I let the words fall. He shook his head.

“Only three people beside me have keys to the apartment—the concierge, Garrity—”

“And Gabriella.”

He was still staring at the computer screen. “She wouldn’t—”

“She would. She came over and dropped off some soup right before she went through your things.”

He turned around. “How do you know this?”

“I saw her do it.”

He fixed me with the look.

“Okay, not exactly.” And then I told him the story—the picnic basket, the cigarettes, the tarot cards, the e-mail, the magazine with the sticky note inside. He stopped me there.

“She looked at the magazine several days ago, when she ordered my tuxedo.”

“So? It’s not any one thing that makes her look guilty, it’s all the things.”

“There’s no evidence.”

“Screw evidence, I thought you trusted me.”

“I do.”

“Then you should believe me without evidence.”

“Belief and trust aren’t the same thing. For belief, I need evidence.” He stood up abruptly. “Go home now. I’ll deal with this.”

“You’re still—”

“Go home.”

He pushed past me toward the kitchen, where he got a bottle of Pellegrino from the refrigerator and unscrewed the cap. He took one tiny tentative sip.

“Go,” he said.

I walked over to my stuff, slung my bag over my shoulder. “You want me to go home, you have to go back to bed.”

“But—”

“That’s my offer.” I pointed toward the front door. “Home.” I pointed toward his room. “Bed.”

He turned around and went to his room without another word. I called after him, “Yes, and thank you, Tai, for saving me in my hour of need. Oh, you’re very welcome, Trey, it’s what I do. Saving people and all that.”

His voice carried from the bedroom. “Go home.”

“I’m going! Enjoy the soup your two-faced spying mistress brought you!”

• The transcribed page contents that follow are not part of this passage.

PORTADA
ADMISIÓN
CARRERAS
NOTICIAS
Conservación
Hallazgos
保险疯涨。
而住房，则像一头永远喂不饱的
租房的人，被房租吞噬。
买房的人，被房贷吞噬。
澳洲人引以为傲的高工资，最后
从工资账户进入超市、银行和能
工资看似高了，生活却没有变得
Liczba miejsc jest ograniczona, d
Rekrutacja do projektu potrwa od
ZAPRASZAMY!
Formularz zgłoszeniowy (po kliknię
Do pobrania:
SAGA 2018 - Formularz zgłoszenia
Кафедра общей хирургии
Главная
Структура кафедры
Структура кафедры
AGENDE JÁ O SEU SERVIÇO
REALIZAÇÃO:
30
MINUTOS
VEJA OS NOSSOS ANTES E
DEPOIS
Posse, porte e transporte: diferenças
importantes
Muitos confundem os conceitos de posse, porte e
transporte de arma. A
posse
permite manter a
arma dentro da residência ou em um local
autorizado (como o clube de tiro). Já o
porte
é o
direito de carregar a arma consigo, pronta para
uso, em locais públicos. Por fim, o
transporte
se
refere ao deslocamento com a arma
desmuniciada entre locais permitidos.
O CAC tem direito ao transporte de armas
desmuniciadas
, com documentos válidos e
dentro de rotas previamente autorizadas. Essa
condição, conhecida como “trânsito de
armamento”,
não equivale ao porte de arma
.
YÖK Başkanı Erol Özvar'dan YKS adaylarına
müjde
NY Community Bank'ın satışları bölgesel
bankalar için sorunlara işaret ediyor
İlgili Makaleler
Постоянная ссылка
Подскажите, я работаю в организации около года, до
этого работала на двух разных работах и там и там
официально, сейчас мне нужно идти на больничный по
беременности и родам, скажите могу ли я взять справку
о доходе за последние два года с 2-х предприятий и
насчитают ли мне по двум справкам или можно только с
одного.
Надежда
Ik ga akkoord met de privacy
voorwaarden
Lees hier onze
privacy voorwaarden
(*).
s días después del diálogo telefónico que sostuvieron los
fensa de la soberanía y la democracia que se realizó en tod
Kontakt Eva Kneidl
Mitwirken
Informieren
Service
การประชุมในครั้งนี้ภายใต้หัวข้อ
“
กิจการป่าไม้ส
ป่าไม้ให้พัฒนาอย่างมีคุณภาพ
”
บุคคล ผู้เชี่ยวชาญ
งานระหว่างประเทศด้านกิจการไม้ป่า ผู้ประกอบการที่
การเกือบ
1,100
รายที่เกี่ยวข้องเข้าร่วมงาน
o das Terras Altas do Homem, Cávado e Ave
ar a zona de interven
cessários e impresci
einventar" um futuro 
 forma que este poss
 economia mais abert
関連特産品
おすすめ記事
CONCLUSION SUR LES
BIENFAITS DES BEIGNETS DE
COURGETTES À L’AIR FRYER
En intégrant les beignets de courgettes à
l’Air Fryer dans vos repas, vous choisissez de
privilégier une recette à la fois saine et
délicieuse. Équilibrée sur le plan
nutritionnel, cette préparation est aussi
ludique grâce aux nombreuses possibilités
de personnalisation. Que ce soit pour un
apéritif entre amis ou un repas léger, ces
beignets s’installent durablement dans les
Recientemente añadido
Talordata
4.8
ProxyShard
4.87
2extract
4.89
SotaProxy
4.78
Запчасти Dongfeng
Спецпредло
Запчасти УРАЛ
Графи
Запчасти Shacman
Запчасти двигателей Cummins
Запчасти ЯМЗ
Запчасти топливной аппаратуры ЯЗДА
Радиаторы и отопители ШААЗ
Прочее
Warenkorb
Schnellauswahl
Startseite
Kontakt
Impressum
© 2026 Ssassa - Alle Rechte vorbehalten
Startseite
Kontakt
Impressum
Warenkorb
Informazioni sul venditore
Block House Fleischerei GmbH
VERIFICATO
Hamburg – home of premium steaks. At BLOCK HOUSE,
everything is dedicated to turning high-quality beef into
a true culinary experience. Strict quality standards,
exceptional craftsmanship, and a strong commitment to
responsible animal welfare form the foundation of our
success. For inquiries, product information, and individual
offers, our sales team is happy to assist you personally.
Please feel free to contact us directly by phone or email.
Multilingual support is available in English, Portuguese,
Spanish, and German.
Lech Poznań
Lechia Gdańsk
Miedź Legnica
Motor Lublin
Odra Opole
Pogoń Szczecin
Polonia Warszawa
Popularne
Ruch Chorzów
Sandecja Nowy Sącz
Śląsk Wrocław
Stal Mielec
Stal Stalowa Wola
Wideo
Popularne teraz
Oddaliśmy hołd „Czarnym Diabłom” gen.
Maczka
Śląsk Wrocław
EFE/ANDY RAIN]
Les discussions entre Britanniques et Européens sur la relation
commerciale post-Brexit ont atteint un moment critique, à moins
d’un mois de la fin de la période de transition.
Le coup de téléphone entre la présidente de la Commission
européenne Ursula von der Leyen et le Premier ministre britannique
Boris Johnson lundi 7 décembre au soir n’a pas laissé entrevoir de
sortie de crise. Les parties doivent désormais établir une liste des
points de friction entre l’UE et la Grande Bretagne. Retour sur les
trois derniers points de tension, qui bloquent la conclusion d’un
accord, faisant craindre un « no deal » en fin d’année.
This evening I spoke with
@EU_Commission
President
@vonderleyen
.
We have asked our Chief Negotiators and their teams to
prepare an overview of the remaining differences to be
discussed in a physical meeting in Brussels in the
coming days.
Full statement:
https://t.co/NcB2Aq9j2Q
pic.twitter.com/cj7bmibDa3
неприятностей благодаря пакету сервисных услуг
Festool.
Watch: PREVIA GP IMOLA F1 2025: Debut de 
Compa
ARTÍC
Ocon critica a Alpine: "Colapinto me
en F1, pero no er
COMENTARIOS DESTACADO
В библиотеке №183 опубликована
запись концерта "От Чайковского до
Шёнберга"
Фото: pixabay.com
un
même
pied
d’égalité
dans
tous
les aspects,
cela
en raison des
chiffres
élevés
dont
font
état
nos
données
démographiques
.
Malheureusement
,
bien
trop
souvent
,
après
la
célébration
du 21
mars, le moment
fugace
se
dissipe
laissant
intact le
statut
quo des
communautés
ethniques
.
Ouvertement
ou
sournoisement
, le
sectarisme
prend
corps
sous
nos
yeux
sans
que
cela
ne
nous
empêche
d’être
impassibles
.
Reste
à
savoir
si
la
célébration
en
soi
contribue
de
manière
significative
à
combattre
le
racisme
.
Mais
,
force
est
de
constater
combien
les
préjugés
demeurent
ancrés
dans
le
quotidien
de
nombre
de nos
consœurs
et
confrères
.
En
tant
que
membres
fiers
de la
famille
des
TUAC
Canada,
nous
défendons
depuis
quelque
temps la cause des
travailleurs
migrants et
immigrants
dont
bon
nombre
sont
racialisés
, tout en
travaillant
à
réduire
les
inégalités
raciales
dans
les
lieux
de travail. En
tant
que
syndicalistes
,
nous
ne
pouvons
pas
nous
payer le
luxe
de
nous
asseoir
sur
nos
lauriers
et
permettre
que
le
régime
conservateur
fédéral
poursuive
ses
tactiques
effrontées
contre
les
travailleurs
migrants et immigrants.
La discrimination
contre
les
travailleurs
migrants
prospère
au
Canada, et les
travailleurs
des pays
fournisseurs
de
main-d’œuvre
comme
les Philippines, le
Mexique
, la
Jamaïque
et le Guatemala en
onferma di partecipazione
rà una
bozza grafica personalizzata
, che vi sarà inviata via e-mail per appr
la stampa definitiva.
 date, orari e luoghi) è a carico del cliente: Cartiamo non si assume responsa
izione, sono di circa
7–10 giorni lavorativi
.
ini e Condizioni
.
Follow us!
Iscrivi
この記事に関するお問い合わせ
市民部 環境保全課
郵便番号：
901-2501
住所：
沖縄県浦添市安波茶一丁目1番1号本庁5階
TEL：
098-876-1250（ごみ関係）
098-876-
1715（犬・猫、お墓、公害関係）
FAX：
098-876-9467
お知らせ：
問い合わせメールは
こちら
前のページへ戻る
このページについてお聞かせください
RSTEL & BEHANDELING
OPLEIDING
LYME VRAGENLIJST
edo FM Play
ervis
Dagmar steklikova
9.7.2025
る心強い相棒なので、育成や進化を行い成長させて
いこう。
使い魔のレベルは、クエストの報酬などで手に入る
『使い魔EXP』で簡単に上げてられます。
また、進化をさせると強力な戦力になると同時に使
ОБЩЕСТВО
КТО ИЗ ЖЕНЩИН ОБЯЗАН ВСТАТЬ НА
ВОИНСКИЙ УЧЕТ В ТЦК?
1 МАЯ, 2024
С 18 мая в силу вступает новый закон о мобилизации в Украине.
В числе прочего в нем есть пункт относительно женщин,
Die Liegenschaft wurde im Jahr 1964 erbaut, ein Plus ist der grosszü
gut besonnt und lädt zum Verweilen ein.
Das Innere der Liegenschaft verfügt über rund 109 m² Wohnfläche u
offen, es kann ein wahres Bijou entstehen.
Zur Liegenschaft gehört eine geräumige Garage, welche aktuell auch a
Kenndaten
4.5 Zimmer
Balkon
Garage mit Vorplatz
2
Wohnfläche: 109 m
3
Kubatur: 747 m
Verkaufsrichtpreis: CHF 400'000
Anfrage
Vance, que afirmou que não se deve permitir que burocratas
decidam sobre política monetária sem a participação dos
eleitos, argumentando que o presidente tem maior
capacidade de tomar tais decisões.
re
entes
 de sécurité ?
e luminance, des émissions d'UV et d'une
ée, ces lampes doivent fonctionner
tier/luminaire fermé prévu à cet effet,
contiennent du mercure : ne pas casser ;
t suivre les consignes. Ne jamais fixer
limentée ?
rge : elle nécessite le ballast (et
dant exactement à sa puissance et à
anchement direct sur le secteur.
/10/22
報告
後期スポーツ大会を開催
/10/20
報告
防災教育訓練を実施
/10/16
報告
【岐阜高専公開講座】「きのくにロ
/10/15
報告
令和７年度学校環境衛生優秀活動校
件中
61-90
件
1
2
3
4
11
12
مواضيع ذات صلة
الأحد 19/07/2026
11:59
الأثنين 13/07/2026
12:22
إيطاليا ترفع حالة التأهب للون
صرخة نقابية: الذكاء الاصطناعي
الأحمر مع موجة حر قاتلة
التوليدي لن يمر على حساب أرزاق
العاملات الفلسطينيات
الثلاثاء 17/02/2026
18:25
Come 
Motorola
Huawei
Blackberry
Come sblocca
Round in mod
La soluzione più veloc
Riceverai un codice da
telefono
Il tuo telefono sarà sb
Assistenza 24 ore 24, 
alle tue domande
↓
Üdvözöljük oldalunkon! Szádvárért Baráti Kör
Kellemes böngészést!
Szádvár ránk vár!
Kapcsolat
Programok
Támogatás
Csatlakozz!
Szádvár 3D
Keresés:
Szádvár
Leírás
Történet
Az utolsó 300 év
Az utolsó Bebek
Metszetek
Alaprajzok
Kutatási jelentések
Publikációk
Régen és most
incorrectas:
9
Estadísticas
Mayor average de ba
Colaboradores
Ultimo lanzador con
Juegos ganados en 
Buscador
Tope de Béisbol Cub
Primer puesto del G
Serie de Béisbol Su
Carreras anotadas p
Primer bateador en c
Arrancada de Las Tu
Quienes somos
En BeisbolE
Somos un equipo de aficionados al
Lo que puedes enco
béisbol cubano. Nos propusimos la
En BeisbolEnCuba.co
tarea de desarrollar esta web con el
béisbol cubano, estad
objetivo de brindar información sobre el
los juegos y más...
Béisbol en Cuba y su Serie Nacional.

I slammed the door on the way out. It felt really, really good.

***

I’d barely hit the lobby when my phone rang. I kept walking as I answered. “Now what?

“Thank you, Tai, for saving me in my hour of need.”

My pace slowed from huffy to merely annoyed. “Whatever. Are you in bed?”

“Not yet. I decided to take a shower.”

“Not a bad idea. For the first time since I’ve known you, you do not smell good.”

A pause. “I mean it. I couldn’t think of the words to say it, but I felt it. Thank you.”

His voice was soft. It melted away the last scrap of resistance. “I know, Trey. Just be careful, okay? You’re still pretty weak.”

“You are too. You couldn’t have gotten much rest.”

I stopped at the exit. The concierge watched me with disguised disinterest.

“I can rest at the shop.”

“Okay.”

“Or I could come back up. But if I come back up, we have to talk about this Gabriella thing.”

“Okay.”

I sighed. “Fine. I’m coming back up. But I’m going to get you some crackers and ginger ale first.”